Une crise se pilote, la toxicité s’infiltre
Une crise externe possède une structure identifiable, avec un début, une cause, et une temporalité. Elle mobilise les équipes et les pousse à se dépasser. En revanche, le collègue toxique agit de manière insidieuse, s’infiltrant dans les réunions et les interactions quotidiennes sans se déclarer. Ce type de comportement se manifeste par des personnes qui s’approprient les succès collectifs, créant une dynamique où chacun surveille ses arrières plutôt que de progresser ensemble. La toxicité, diffuse et difficile à quantifier, ne figure pas sur les tableaux de bord. Elle s’accumule silencieusement, et lorsque ses effets se manifestent, le mal est déjà profond.
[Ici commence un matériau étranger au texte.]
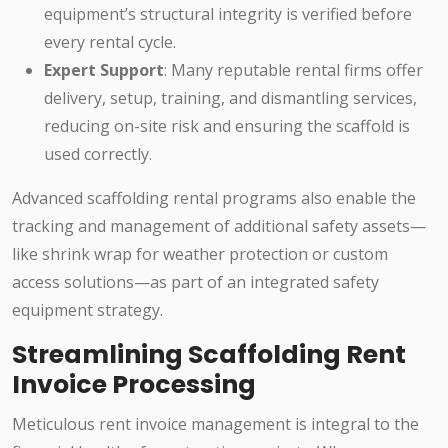
equipment’s structural integrity is verified before
every rental cycle.
Expert Support
: Many reputable rental firms offer
delivery, setup, training, and dismantling services,
reducing on-site risk and ensuring the scaffold is
used correctly.
Advanced scaffolding rental programs also enable the
tracking and management of additional safety assets—
like shrink wrap for weather protection or custom
access solutions—as part of an integrated safety
equipment strategy.
Streamlining Scaffolding Rent
Invoice Processing
Meticulous rent invoice management is integral to the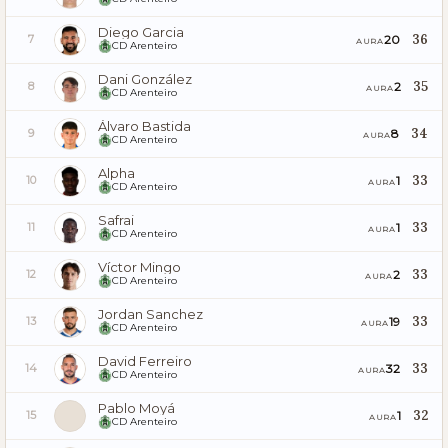
Diego Garcia
36
20
7
AURA
CD Arenteiro
Dani González
35
2
8
AURA
CD Arenteiro
Álvaro Bastida
34
8
9
AURA
CD Arenteiro
Alpha
33
1
10
AURA
CD Arenteiro
Safrai
33
1
11
AURA
CD Arenteiro
Víctor Mingo
33
2
12
AURA
CD Arenteiro
Jordan Sanchez
33
19
13
AURA
CD Arenteiro
David Ferreiro
33
32
14
AURA
CD Arenteiro
Pablo Moyá
32
1
15
AURA
CD Arenteiro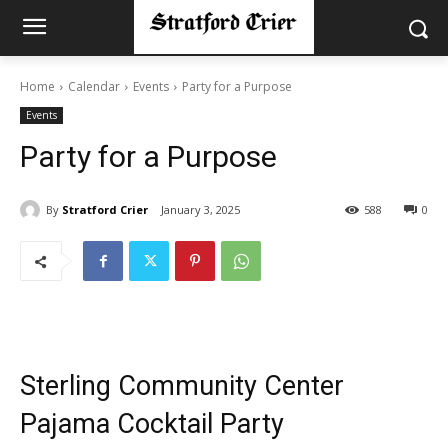
Home
Calendar
Events
Party for a Purpose
Events
Party for a Purpose
By
Stratford Crier
January 3, 2025
588
0
Sterling Community Center
Pajama Cocktail Party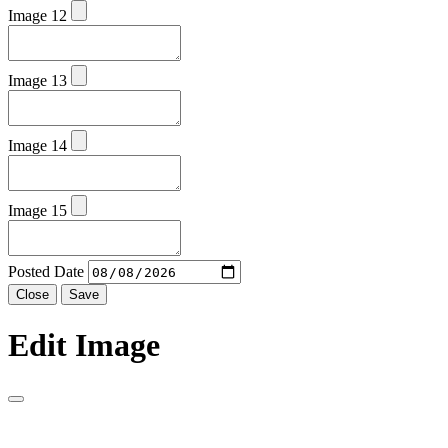
Image 12
Image 13
Image 14
Image 15
Posted Date
Close
Save
Edit Image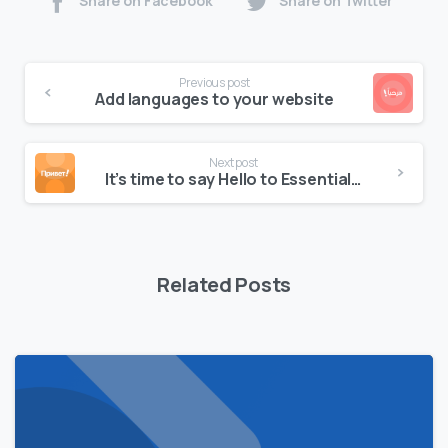
Share on Facebook
Share on Twitter
Continue
Previous post
Reading
Add languages to your website
Next post
It’s time to say Hello to Essentials theme
Related Posts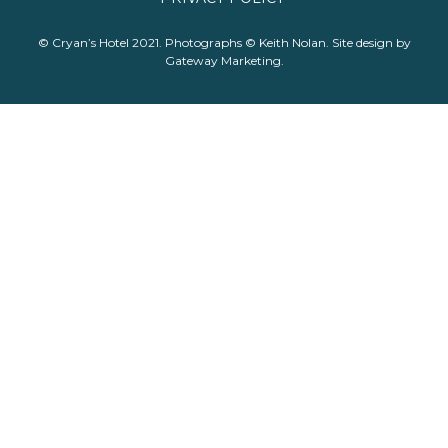
© Cryan’s Hotel 2021. Photographs © Keith Nolan. Site design by
Gateway Marketing
.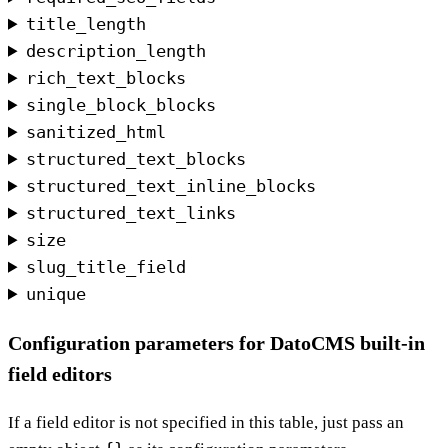
title_length
description_length
rich_text_blocks
single_block_blocks
sanitized_html
structured_text_blocks
structured_text_inline_blocks
structured_text_links
size
slug_title_field
unique
Configuration parameters for DatoCMS built-in
field editors
If a field editor is not specified in this table, just pass an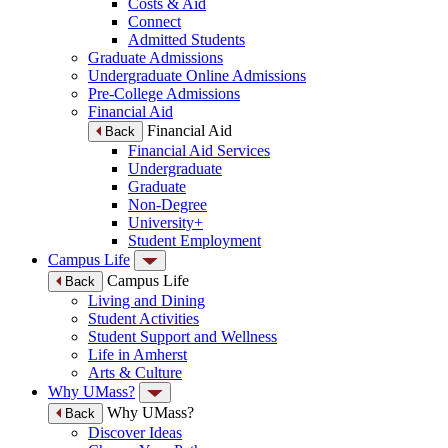
Costs & Aid
Connect
Admitted Students
Graduate Admissions
Undergraduate Online Admissions
Pre-College Admissions
Financial Aid
Financial Aid
Back
Financial Aid Services
Undergraduate
Graduate
Non-Degree
University+
Student Employment
Campus Life
Campus Life
Back
Living and Dining
Student Activities
Student Support and Wellness
Life in Amherst
Arts & Culture
Why UMass?
Why UMass?
Back
Discover Ideas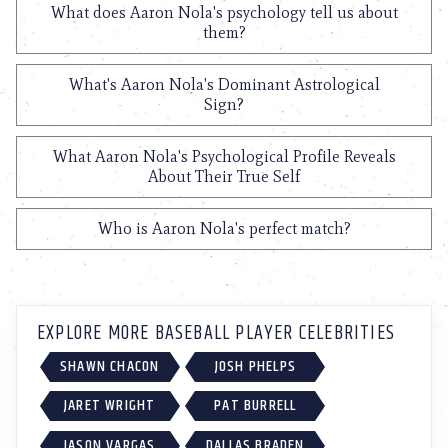
What does Aaron Nola's psychology tell us about
them?
What's Aaron Nola's Dominant Astrological
Sign?
What Aaron Nola's Psychological Profile Reveals
About Their True Self
Who is Aaron Nola's perfect match?
EXPLORE MORE BASEBALL PLAYER CELEBRITIES
SHAWN CHACON
JOSH PHELPS
JARET WRIGHT
PAT BURRELL
JASON VARGAS
DALLAS BRADEN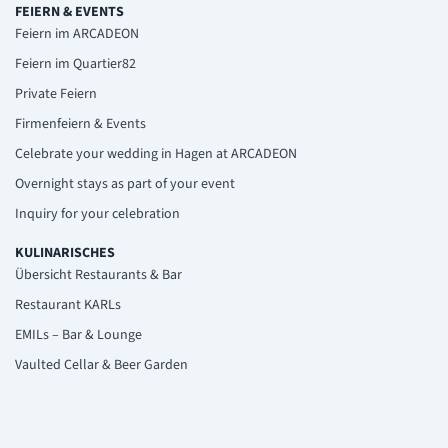
FEIERN & EVENTS
Feiern im ARCADEON
Feiern im Quartier82
Private Feiern
Firmenfeiern & Events
Celebrate your wedding in Hagen at ARCADEON
Overnight stays as part of your event
Inquiry for your celebration
KULINARISCHES
Übersicht Restaurants & Bar
Restaurant KARLs
EMILs – Bar & Lounge
Vaulted Cellar & Beer Garden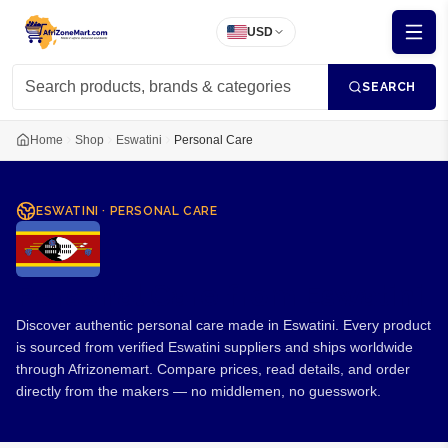
USD
SEARCH
Home
Shop
Eswatini
Personal Care
ESWATINI
·
PERSONAL CARE
Personal Care from Eswatini
Discover authentic personal care made in Eswatini. Every product
is sourced from verified Eswatini suppliers and ships worldwide
through Afrizonemart. Compare prices, read details, and order
directly from the makers — no middlemen, no guesswork.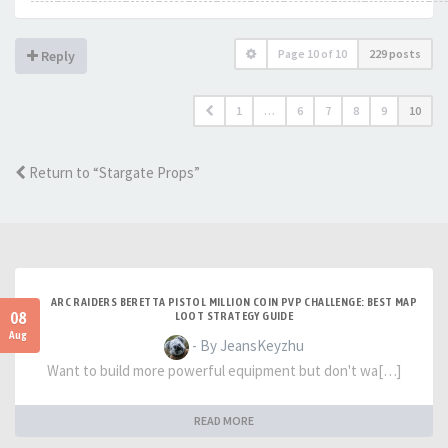
Page
10
of
10
229 posts
Reply
1
…
6
7
8
9
10
Return to “Stargate Props”
ARC RAIDERS BERETTA PISTOL MILLION COIN PVP CHALLENGE: BEST MAP
08
LOOT STRATEGY GUIDE
Aug
- By JeansKeyzhu
Want to build more powerful equipment but don't wa[…]
READ MORE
Pourquoi le comportement toxique épuise plus que la difficulté
Ce phénomène n’est pas limité au secteur humanitaire. Il touche à des dynamiques universelles, notamment notre capacité à tolérer l’injustice interne, qui est souvent plus limitée que notre résilience face à des menaces externes. Face à une crise, les individus mobilisent des ressources insoupçonnées. En revanche, lorsqu’ils sont confrontés à un collègue qui tire la couverture à lui, ces mécanismes de résistance sont souvent absents. Cette trahison des attentes épuise plus que la difficulté elle-même.
Données ou statistiques
Selon le rapport Gallup State of the Global Workplace de 2023, seulement 8 % des salariés en France se déclarent engagés dans leur travail. Ce désengagement est souvent attribué à des causes structurelles telles que le manque de sens ou de perspectives, mais il est également lié à des environnements de travail toxiques où aucune intervention n’est faite.
Nommer la toxicité, une responsabilité de dirigeant
Walter Fuellemann souligne l’importance de thématiser le bien-être comme un aspect central de l’identité organisationnelle. Les dirigeants doivent rendre visibles les comportements nuisibles et créer un environnement où les problèmes peuvent être signalés sans crainte de répercussions. Cela commence dès le recrutement, où accepter un profil brillant mais toxique peut introduire un virus dans l’organisation. L’évaluation des performances doit également prendre en compte les comportements collectifs, car ignorer la toxicité, c’est la valider.
En conclusion
La première ressource d’une organisation, ce sont ses employés. Protéger cette ressource ne consiste pas à éviter les difficultés, mais à préserver la capacité des individus à s’investir pleinement dans leur travail. Walter Fuellemann a connu des crises que peu d’entre nous peuvent imaginer, mais ce qui l’a tenu éveillé la nuit, ce n’est pas la guerre, mais la toxicité au sein de son environnement de travail.